Start of DATA EXCERPTS

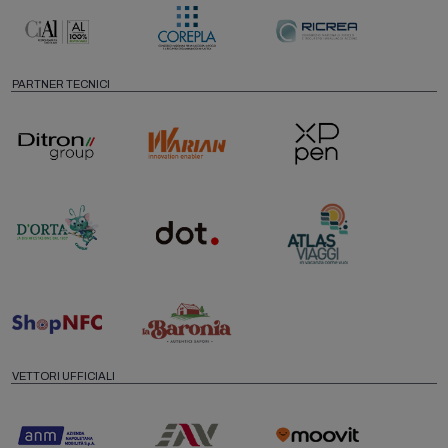
PARTNER TECNICI
VETTORI UFFICIALI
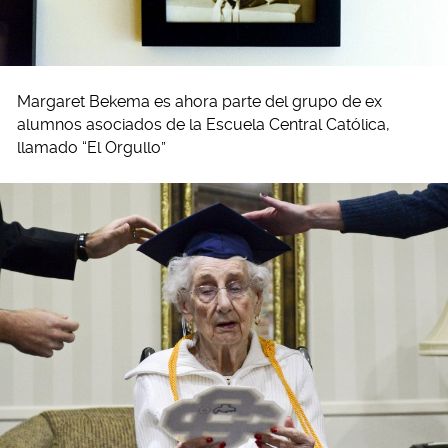
Margaret Bekema es ahora parte del grupo de ex
alumnos asociados de la Escuela Central Católica,
llamado “El Orgullo”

End of DATA EXCERPTS

__YOUR ASSIGNMENT__
Would you output, word for word, only the lines running from the line with "VETTORI UFFICIALI" to the end of the listing above, both ends included, with no pictures?

__YOUR SOLUTION__
VETTORI UFFICIALI
Margaret Bekema es ahora parte del grupo de ex
alumnos asociados de la Escuela Central Católica,
llamado “El Orgullo”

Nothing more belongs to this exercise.